DeepLEX

A Multi-dimensional Chinese Lexical Resource

謝舒凱台大語言學研究所
CKIP30 workshop, 2015, Academia Sinica

Motivation

感謝老師當年收留不才的我進入詞庫，

詞庫的故事

Current Approaches | 詞彙的心理意義
- Coh-Metrix Lexicon [Mcnamara et al., 2014]: Lexical data and measures for text and discourse at different levels, including MRC Psycholinguistic Database with various properties of words (e.g., age of acquisition, familiarity ratings, concreteness, imagability, Colorado Meaningness, etc), and CELEX word frequency.
- LIWC Lexicon [Pennebaker et. al. 2001; Tausczik et al. 2010]: provides the psychometrics of word usage in various social-psychological contexts. (e.g., linguistic features of deceptive statements).

詞庫的故事

Current Approaches 詞彙的心理意義
- English Lexicon Project: affords access to a large set of lexical behavioral characteristics from visual lexical decision and naming studies of 40,481 words and 40,481 nonwords. (Also for Dutch, British, French)
- DysList: a lexicon of dyslexic errors annotated with linguistic, phonetic and visual features.
- . . . . . . . . .

詞庫的故事

Current Approaches | 詞彙的語意與概念
- WordNet
- HowNet
- FrameNet
- WordSim353 MEN Test Collection: a collection for measuring word similarity or relatedness, contains two sets of English word pairs along with human-assigned similarity judgements.
- . . . . . . . . .

詞庫的故事

Current Approaches
Existing Chinese Lexical Resources

*eHowNet

*Chinese Wordnet

*Chinese Coh-Metrix

*Chinese LIWC

*Traditional Chinese Psycholinguistic Database : provides a large-scale psycholinguistic norm of 3,314 Traditional Chinese characters along with their naming latencies collected from 140 Chinese speakers.

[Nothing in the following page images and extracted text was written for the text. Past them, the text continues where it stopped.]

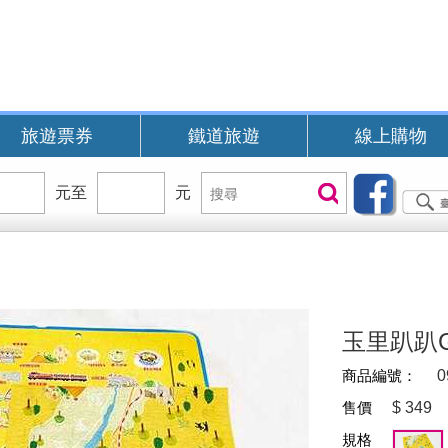
旅遊票券
鐵道旅遊
線上購物
價
元至
價
元
搜
搜尋
位
位
尋
區
區
間
間
B
玉里趴趴
商品編號：
0
售價
$
349
規格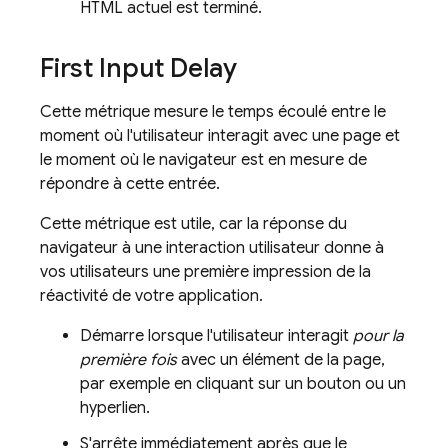
HTML actuel est terminé.
First Input Delay
Cette métrique mesure le temps écoulé entre le
moment où l'utilisateur interagit avec une page et
le moment où le navigateur est en mesure de
répondre à cette entrée.
Cette métrique est utile, car la réponse du
navigateur à une interaction utilisateur donne à
vos utilisateurs une première impression de la
réactivité de votre application.
Démarre lorsque l'utilisateur interagit
pour la
première fois
avec un élément de la page,
par exemple en cliquant sur un bouton ou un
hyperlien.
S'arrête immédiatement après que le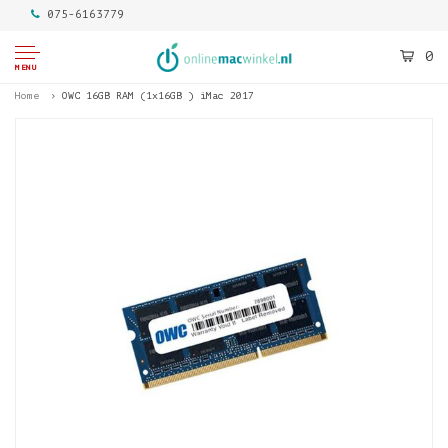
075-6163779
0
MENU
Home
OWC 16GB RAM (1x16GB ) iMac 2017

What's NEXT: Old Wisdom in New World

Sustainable
Reproducible
Collaborative (w/o pain)
Open and (thus) linked, decentrailized

大與深 (BIG and DEEP) 可以兼得否？

BIG is easy, DEEP is hard

(Hsieh at al., 2015. to be submitted)

DeepLEX: With its modularized open architecture, it aims to be a fine-grained yet scaled multilingual lexical resource that empowers linguists to pursuit a wide array of previously unanswerable research questions.

提醒：詞庫和詞典的基本任務不同

線上漢語大詞典與康熙字典

DeepLEX: Rationale

- 不同視野下的詞彙行為/知識表徵化

Operationalized lexical knowledge representation

E.g., 我們不(只)關心「打」的詞義有哪些，更關心

在什麼標準|脈落下「打」的詞義分成幾個；
這樣的標記訊息(Categorical and/or Numerical) 跟該單位在其他脈絡下被觀察到的行為 (習得，情緒，發展，語言教學，神經表徵，心理反應等) 之間的關聯為何？
以這樣的第二層知識出發提供「語言學養分」給 NLP/Machine Learning (rather than shallow linguistic feature engineering)

- 任何的努力都應該被記錄

Reused, Reproduced, Reshaped and Reinforced.

DeepLEX: Assumptions

It takes the functional position (usage-based view) in determining units and patterns (in Chinese), as well as the ontological grounding on the relation between linguistic objects and situations (bits of reality). (Langacker 1987, 1988, 1999; Croft 2002; Tomasello 2003; Bybee 2006, 2010)
Lexical data at different levels are modularized (only for practical reasons), such as syntax-semantics module, emotion module, discourse and pragmatic module, diachronic module, etc. Researchers from different fields can initiate a new cooperation based upon.

Modules

Hanzi	Semantics	Emotion	Lexical.Age	Aquisition	Social Network	.........
phonetics	sense	polarity	1930.freq	3y.freq	indegree	----
components	relations	classes	1940.freq	4y.freq	----------------	----

At the moment there are 45k units (ranging from characters to lexical chunks) with over than 140 variables. The scope and size are still evolving, with its concerted and long-term efforts we believe this resource will be valuable for deep processing of natural language processing and intelligent applications.

模組化的詞彙知識

開放集合

Morpho-Syn-Sem module
Affective module
Diachronic module
Stance module
Morphemes (Hanzi) module
Frequency module

模組化的詞彙知識

開放集合

Morpho-Syn-Sem
Affective module
Diachronic module
Stance module
Morphemes (Hanzi)
Frequency module

Possible values

collocates, arguments, familiarity ratings, polarity, length, senses, ontological class, pos, estimated ages, discourse markers, ...........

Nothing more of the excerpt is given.